▸ Dataset items
-- Opening Marker --

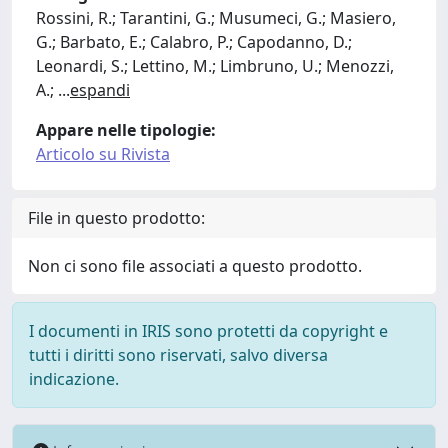
Rossini, R.; Tarantini, G.; Musumeci, G.; Masiero,
G.; Barbato, E.; Calabro, P.; Capodanno, D.;
Leonardi, S.; Lettino, M.; Limbruno, U.; Menozzi,
A.;
...
espandi
Appare nelle tipologie:
Articolo su Rivista
File in questo prodotto:
Non ci sono file associati a questo prodotto.
I documenti in IRIS sono protetti da copyright e
tutti i diritti sono riservati, salvo diversa
indicazione.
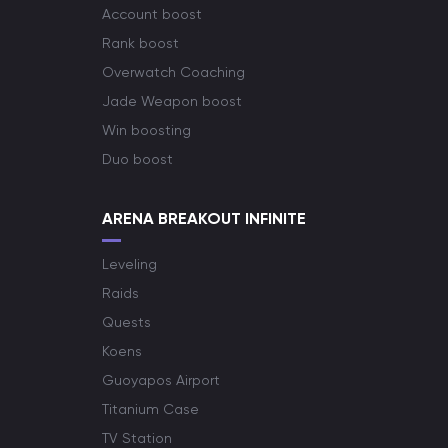
Account boost
Rank boost
Overwatch Coaching
Jade Weapon boost
Win boosting
Duo boost
ARENA BREAKOUT INFINITE
Leveling
Raids
Quests
Koens
Guoyapos Airport
Titanium Case
TV Station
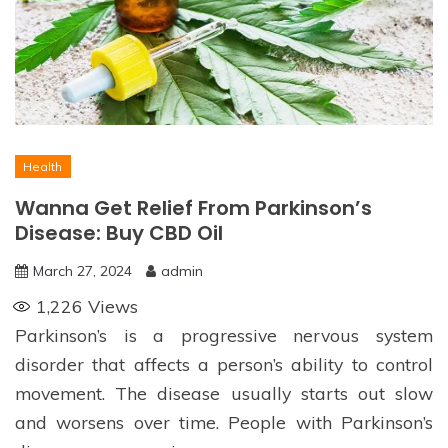
Health
Wanna Get Relief From Parkinson’s
Disease: Buy CBD Oil
March 27, 2024
admin
1,226
Views
Parkinson’s is a progressive nervous system
disorder that affects a person’s ability to control
movement. The disease usually starts out slow
and worsens over time. People with Parkinson’s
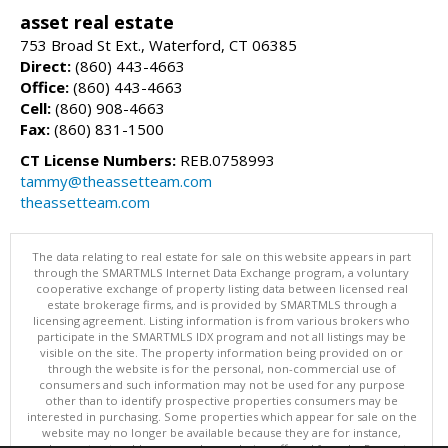
asset real estate
753 Broad St Ext., Waterford, CT 06385
Direct:
(860) 443-4663
Office:
(860) 443-4663
Cell:
(860) 908-4663
Fax:
(860) 831-1500
CT License Numbers:
REB.0758993
tammy@theassetteam.com
theassetteam.com
The data relating to real estate for sale on this website appears in part
through the SMARTMLS Internet Data Exchange program, a voluntary
cooperative exchange of property listing data between licensed real
estate brokerage firms, and is provided by SMARTMLS through a
licensing agreement. Listing information is from various brokers who
participate in the SMARTMLS IDX program and not all listings may be
visible on the site. The property information being provided on or
through the website is for the personal, non-commercial use of
consumers and such information may not be used for any purpose
other than to identify prospective properties consumers may be
interested in purchasing. Some properties which appear for sale on the
website may no longer be available because they are for instance,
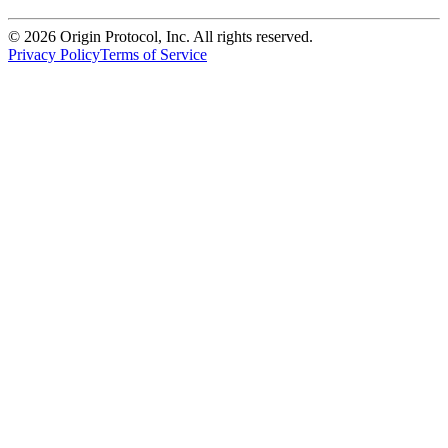
©
2026
Origin Protocol, Inc. All rights reserved.
Privacy Policy
Terms of Service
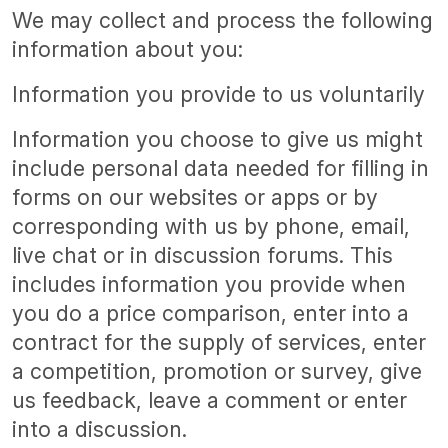
We may collect and process the following
information about you:
Information you provide to us voluntarily
Information you choose to give us might
include personal data needed for filling in
forms on our websites or apps or by
corresponding with us by phone, email,
live chat or in discussion forums. This
includes information you provide when
you do a price comparison, enter into a
contract for the supply of services, enter
a competition, promotion or survey, give
us feedback, leave a comment or enter
into a discussion.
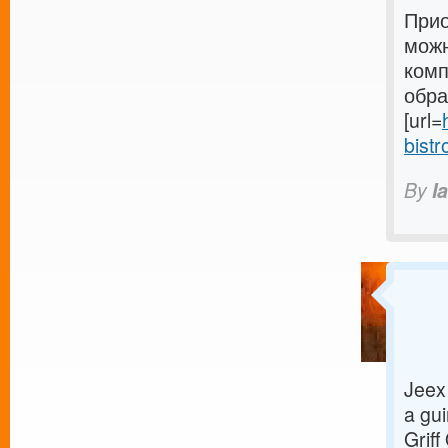
Прио
можн
комп
обра
[url=
bistr
By
I
Jeex 
a gui
Griff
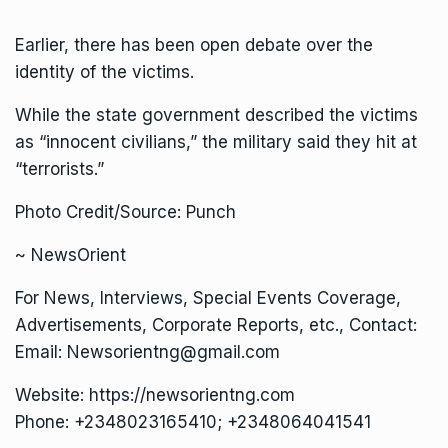
Earlier, there has been open debate over the
identity of the victims.
While the state government described the victims
as “innocent civilians,” the military said they hit at
“terrorists.”
Photo Credit/Source: Punch
~ NewsOrient
For News, Interviews, Special Events Coverage,
Advertisements, Corporate Reports, etc., Contact:
Email: Newsorientng@gmail.com
Website: https://newsorientng.com
Phone: +2348023165410; +2348064041541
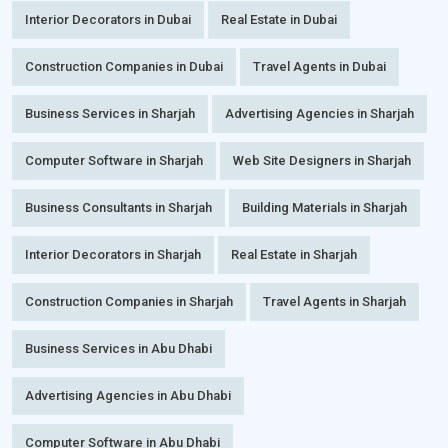
Interior Decorators in Dubai
Real Estate in Dubai
Construction Companies in Dubai
Travel Agents in Dubai
Business Services in Sharjah
Advertising Agencies in Sharjah
Computer Software in Sharjah
Web Site Designers in Sharjah
Business Consultants in Sharjah
Building Materials in Sharjah
Interior Decorators in Sharjah
Real Estate in Sharjah
Construction Companies in Sharjah
Travel Agents in Sharjah
Business Services in Abu Dhabi
Advertising Agencies in Abu Dhabi
Computer Software in Abu Dhabi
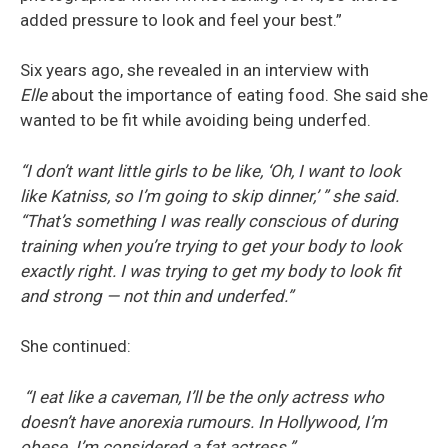
added pressure to look and feel your best.”
Six years ago, she revealed in an interview with
Elle
about the importance of eating food. She said she
wanted to be fit while avoiding being underfed.
“I don’t want little girls to be like, ‘Oh, I want to look
like Katniss, so I’m going to skip dinner,’ ” she said.
“That’s something I was really conscious of during
training when you’re trying to get your body to look
exactly right. I was trying to get my body to look fit
and strong — not thin and underfed.”
She continued:
“I eat like a caveman, I’ll be the only actress who
doesn’t have anorexia rumours. In Hollywood, I’m
obese. I’m considered a fat actress.”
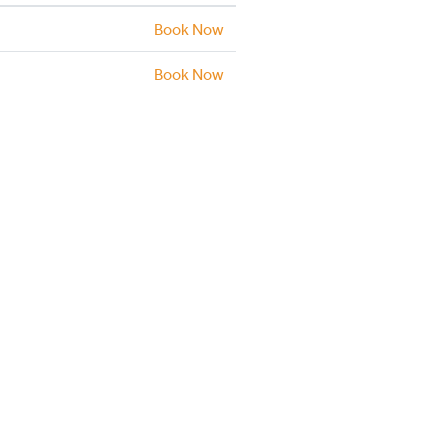
Book Now
Book Now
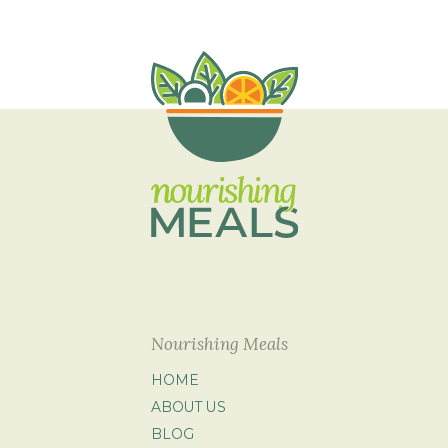
Nourishing Meals
HOME
ABOUT US
BLOG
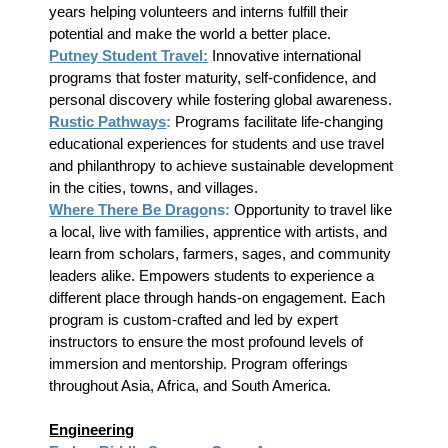
years helping volunteers and interns fulfill their
potential and make the world a better place.
Putney Student Travel:
Innovative international
programs that foster maturity, self-confidence, and
personal discovery while fostering global awareness.
Rustic Pathways
:
Programs facilitate life-changing
educational experiences for students and use travel
and philanthropy to achieve sustainable development
in the cities, towns, and villages.
Where There Be Drago
ns:
Opportunity to travel like
a local, live with families, apprentice with artists, and
learn from scholars, farmers, sages, and community
leaders alike. Empowers students to experience a
different place through hands-on engagement. Each
program is custom-crafted and led by expert
instructors to ensure the most profound levels of
immersion and mentorship. Program offerings
throughout Asia, Africa, and South America.
Engineering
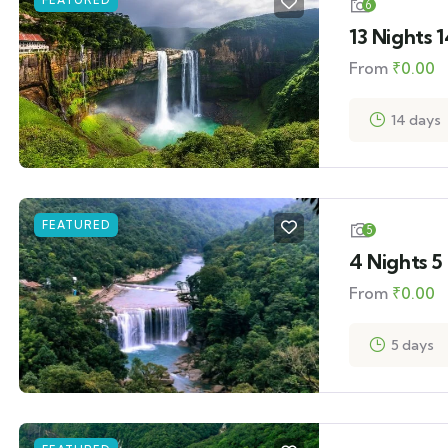
FEATURED
6
13 Nights 
From
₹
0.00
14 days
FEATURED
5
4 Nights 
From
₹
0.00
5 days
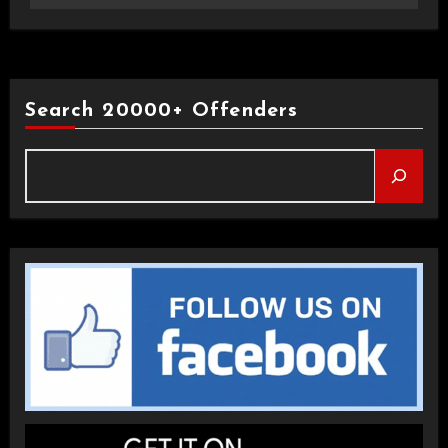
Search 20000+ Offenders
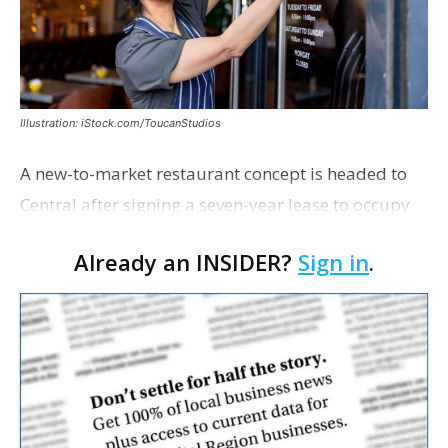
Illustration: iStock.com/ToucanStudios
A new-to-market restaurant concept is headed to
Central after signing a seven-year lease to occupy
the former Planet Mocha space. Italian-inspired
Already an INSIDER?
Sign in
.
restaurant concept 40th and Fork will take over th…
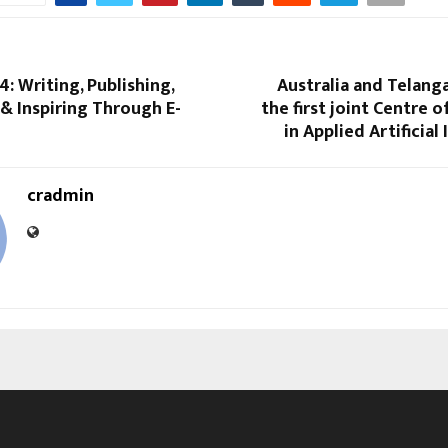
4: Writing, Publishing,
Australia and Telang
 & Inspiring Through E-
the first joint Centre o
in Applied Artificial
cradmin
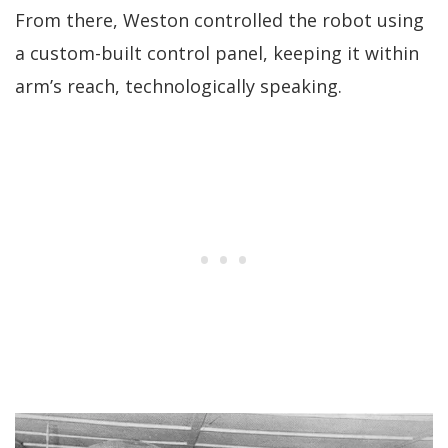
From there, Weston controlled the robot using
a custom-built control panel, keeping it within
arm’s reach, technologically speaking.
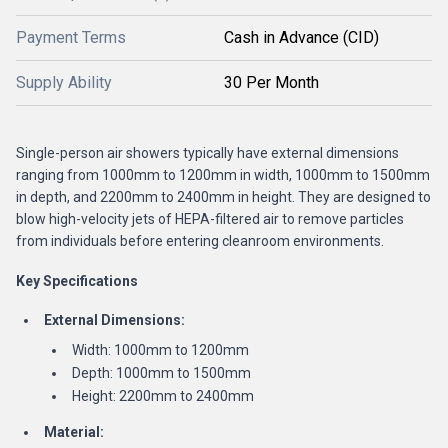
Payment Terms
Cash in Advance (CID)
Supply Ability
30 Per Month
Single-person air showers typically have external dimensions
ranging from 1000mm to 1200mm in width, 1000mm to 1500mm
in depth, and 2200mm to 2400mm in height. They are designed to
blow high-velocity jets of HEPA-filtered air to remove particles
from individuals before entering cleanroom environments.
Key Specifications
External Dimensions:
Width: 1000mm to 1200mm
Depth: 1000mm to 1500mm
Height: 2200mm to 2400mm
Material:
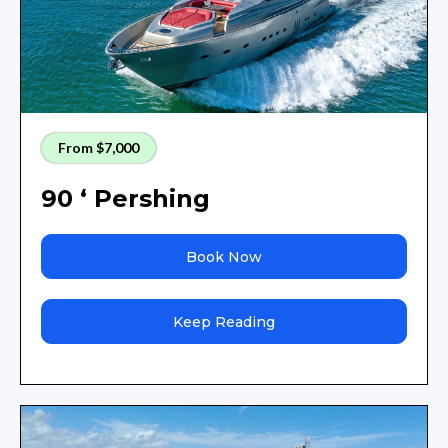
From $7,000
90 ‘ Pershing
Book Now
Keep Reading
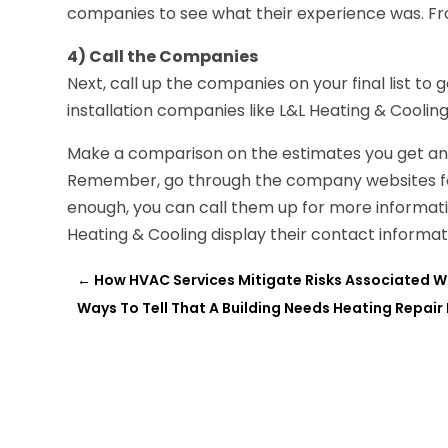
companies to see what their experience was. Fro
4) Call the Companies
Next, call up the companies on your final list to
installation companies like L&L Heating & Cooling
Make a comparison on the estimates you get and 
Remember, go through the company websites for a
enough, you can call them up for more informat
Heating & Cooling display their contact inform
←
How HVAC Services Mitigate Risks Associated W
Ways To Tell That A Building Needs Heating Repair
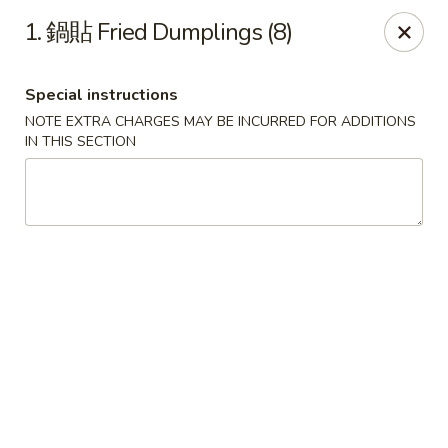
Purchase a
$100 Gift Card
and receive
an extra $20
1. 鍋貼 Fried Dumplings (8)
FREE
!
Shang Hai - Gulf Breeze
Special instructions
364 Gulf Breeze Pkwy Gulf Breeze, FL 32561
NOTE EXTRA CHARGES MAY BE INCURRED FOR ADDITIONS
IN THIS SECTION
Select Order Type
ASAP
Shang Hai - Gulf Breeze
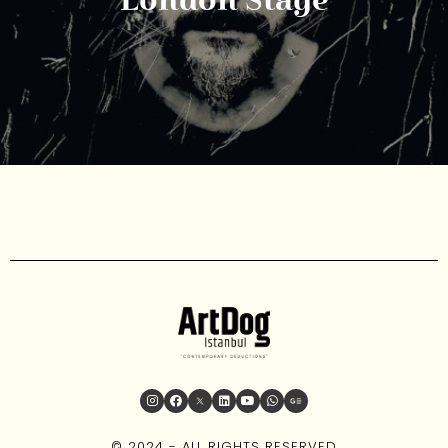
London Stage
© 2024 - ALL RIGHTS RESERVED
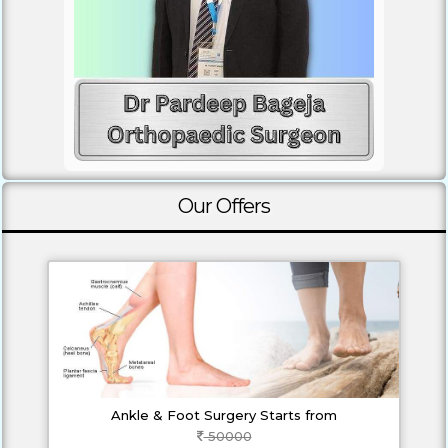
Our Offers
Ankle & Foot Surgery Starts from
50000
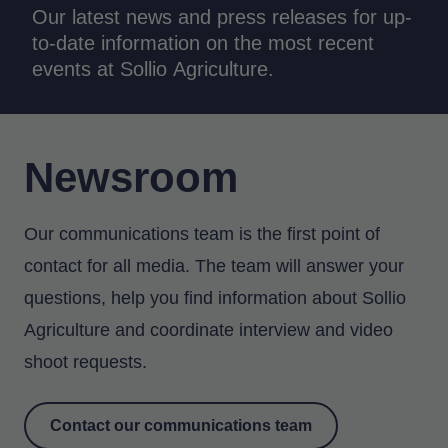
Our latest news and press releases for up-
to-date information on the most recent
events at Sollio Agriculture.
Newsroom
Our communications team is the first point of
contact for all media. The team will answer your
questions, help you find information about Sollio
Agriculture and coordinate interview and video
shoot requests.
Contact our communications team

-- Closing Marker --

Copy out every entry above verbatim. Leave each picture out.

▸ Reply to the task
Rossini, R.; Tarantini, G.; Musumeci, G.; Masiero,
G.; Barbato, E.; Calabro, P.; Capodanno, D.;
Leonardi, S.; Lettino, M.; Limbruno, U.; Menozzi,
A.;
...
espandi
Appare nelle tipologie:
Articolo su Rivista
File in questo prodotto:
Non ci sono file associati a questo prodotto.
I documenti in IRIS sono protetti da copyright e
tutti i diritti sono riservati, salvo diversa
indicazione.
Account boost
Rank boost
Overwatch Coaching
Jade Weapon boost
Win boosting
Duo boost
ARENA BREAKOUT INFINITE
Leveling
Raids
Quests
Koens
Guoyapos Airport
Titanium Case
TV Station
Health
Wanna Get Relief From Parkinson’s
Disease: Buy CBD Oil
March 27, 2024
admin
1,226
Views
Parkinson’s is a progressive nervous system
disorder that affects a person’s ability to control
movement. The disease usually starts out slow
and worsens over time. People with Parkinson’s
asset real estate
753 Broad St Ext., Waterford, CT 06385
Direct:
(860) 443-4663
Office:
(860) 443-4663
Cell:
(860) 908-4663
Fax:
(860) 831-1500
CT License Numbers:
REB.0758993
tammy@theassetteam.com
theassetteam.com
The data relating to real estate for sale on this website appears in part
through the SMARTMLS Internet Data Exchange program, a voluntary
cooperative exchange of property listing data between licensed real
estate brokerage firms, and is provided by SMARTMLS through a
licensing agreement. Listing information is from various brokers who
participate in the SMARTMLS IDX program and not all listings may be
visible on the site. The property information being provided on or
through the website is for the personal, non-commercial use of
consumers and such information may not be used for any purpose
other than to identify prospective properties consumers may be
interested in purchasing. Some properties which appear for sale on the
website may no longer be available because they are for instance,
©
2026
Origin Protocol, Inc. All rights reserved.
Privacy Policy
Terms of Service
We may collect and process the following
information about you:
Information you provide to us voluntarily
Information you choose to give us might
include personal data needed for filling in
forms on our websites or apps or by
corresponding with us by phone, email,
live chat or in discussion forums. This
includes information you provide when
you do a price comparison, enter into a
contract for the supply of services, enter
a competition, promotion or survey, give
us feedback, leave a comment or enter
into a discussion.
Прио
можн
комп
обра
[url=
bistr
By
I
Jeex 
a gui
Griff
Earlier, there has been open debate over the
identity of the victims.
While the state government described the victims
as “innocent civilians,” the military said they hit at
“terrorists.”
Photo Credit/Source: Punch
~ NewsOrient
For News, Interviews, Special Events Coverage,
Advertisements, Corporate Reports, etc., Contact:
Email: Newsorientng@gmail.com
Website: https://newsorientng.com
Phone: +2348023165410; +2348064041541
Interior Decorators in Dubai
Real Estate in Dubai
Construction Companies in Dubai
Travel Agents in Dubai
Business Services in Sharjah
Advertising Agencies in Sharjah
Computer Software in Sharjah
Web Site Designers in Sharjah
Business Consultants in Sharjah
Building Materials in Sharjah
Interior Decorators in Sharjah
Real Estate in Sharjah
Construction Companies in Sharjah
Travel Agents in Sharjah
Business Services in Abu Dhabi
Advertising Agencies in Abu Dhabi
Computer Software in Abu Dhabi
added pressure to look and feel your best.”
Six years ago, she revealed in an interview with
Elle
about the importance of eating food. She said she
wanted to be fit while avoiding being underfed.
“I don’t want little girls to be like, ‘Oh, I want to look
like Katniss, so I’m going to skip dinner,’ ” she said.
“That’s something I was really conscious of during
training when you’re trying to get your body to look
exactly right. I was trying to get my body to look fit
and strong — not thin and underfed.”
She continued:
“I eat like a caveman, I’ll be the only actress who
doesn’t have anorexia rumours. In Hollywood, I’m
obese. I’m considered a fat actress.”
Book Now
Book Now
Nourishing Meals
HOME
ABOUT US
BLOG
years helping volunteers and interns fulfill their
potential and make the world a better place.
Putney Student Travel:
Innovative international
programs that foster maturity, self-confidence, and
personal discovery while fostering global awareness.
Rustic Pathways
:
Programs facilitate life-changing
educational experiences for students and use travel
and philanthropy to achieve sustainable development
in the cities, towns, and villages.
Where There Be Drago
ns:
Opportunity to travel like
a local, live with families, apprentice with artists, and
learn from scholars, farmers, sages, and community
leaders alike. Empowers students to experience a
different place through hands-on engagement. Each
program is custom-crafted and led by expert
instructors to ensure the most profound levels of
immersion and mentorship. Program offerings
throughout Asia, Africa, and South America.
Engineering
FEATURED
6
13 Nights 
From
₹
0.00
14 days
FEATURED
5
4 Nights 
From
₹
0.00
5 days
Search 20000+ Offenders
Illustration: iStock.com/ToucanStudios
A new-to-market restaurant concept is headed to
Central after signing a seven-year lease to occupy
the former Planet Mocha space. Italian-inspired
Already an INSIDER?
Sign in
.
restaurant concept 40th and Fork will take over th…
4: Writing, Publishing,
Australia and Telang
 & Inspiring Through E-
the first joint Centre o
in Applied Artificial
cradmin
From there, Weston controlled the robot using
a custom-built control panel, keeping it within
arm’s reach, technologically speaking.
Payment Terms
Cash in Advance (CID)
Supply Ability
30 Per Month
Single-person air showers typically have external dimensions
ranging from 1000mm to 1200mm in width, 1000mm to 1500mm
in depth, and 2200mm to 2400mm in height. They are designed to
blow high-velocity jets of HEPA-filtered air to remove particles
from individuals before entering cleanroom environments.
Key Specifications
External Dimensions:
Width: 1000mm to 1200mm
Depth: 1000mm to 1500mm
Height: 2200mm to 2400mm
Material:
From $7,000
90 ‘ Pershing
Book Now
Keep Reading
companies to see what their experience was. Fro
4) Call the Companies
Next, call up the companies on your final list to
installation companies like L&L Heating & Cooling
Make a comparison on the estimates you get and 
Remember, go through the company websites for a
enough, you can call them up for more informat
Heating & Cooling display their contact inform
←
How HVAC Services Mitigate Risks Associated W
Ways To Tell That A Building Needs Heating Repair
Purchase a
$100 Gift Card
and receive
an extra $20
1. 鍋貼 Fried Dumplings (8)
FREE
!
Shang Hai - Gulf Breeze
Special instructions
364 Gulf Breeze Pkwy Gulf Breeze, FL 32561
NOTE EXTRA CHARGES MAY BE INCURRED FOR ADDITIONS
IN THIS SECTION
Select Order Type
ASAP
Shang Hai - Gulf Breeze
London Stage
© 2024 - ALL RIGHTS RESERVED
Our Offers
Ankle & Foot Surgery Starts from
50000
Our latest news and press releases for up-
to-date information on the most recent
events at Sollio Agriculture.
Newsroom
Our communications team is the first point of
contact for all media. The team will answer your
questions, help you find information about Sollio
Agriculture and coordinate interview and video
shoot requests.
Contact our communications team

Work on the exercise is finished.